Ao estudar esse documento histórico da literatura brasileira, descobre-se

sua significância. Como exprime (BLOCH, 1963 apud PRADO, 2007, p.149),

“para o historiador a comparação é rica em potencialidades e pode contribuir

para a reflexão sobre novos problemas e questões, tornando mais fácil a crítica

das relações entre fenômenos e mais precisa a formulação de algumas

conclusões. ”

Portanto, conclui-se ser exatamente isso que a poesia de Oswald de

Andrade possibilita: a descrição de um tempo histórico, reflexões,

comparações, críticas, e compreensões da história brasileira.

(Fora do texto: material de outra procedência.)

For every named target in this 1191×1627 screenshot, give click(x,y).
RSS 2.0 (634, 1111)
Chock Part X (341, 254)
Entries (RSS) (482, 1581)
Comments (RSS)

O Manifesto Pau-Brasil constitui-se em um importante passo adiante na

história nacional das manifestações populares e artísticas. Nele o entendimento

de Oswald de Andrade sobre o Brasil de seu tempo é notado e mudanças

acontecem.

É uma literatura atualmente lida por milhares de estudantes brasileiros,

devido sua pluralidade temática, sua historicidade, sua geograficidade, seus

aspectos culturais e linguísticos, potencializado como um importante objeto de

estudos interdisciplinares.

Indubitavelmente, questões como a brasilidade, a miscigenação do povo

brasileiro, a formação da identidade, o acesso à cultura, a dominação das

elites, a valorização da cultura popular, a deglutição do outro, isto é, as

absorções do melhor da cultura vinda de outros países, a xenofobia, entre

outras problemáticas continuam sendo abordadas pela sociedade

contemporânea, quase um século após sua escrita.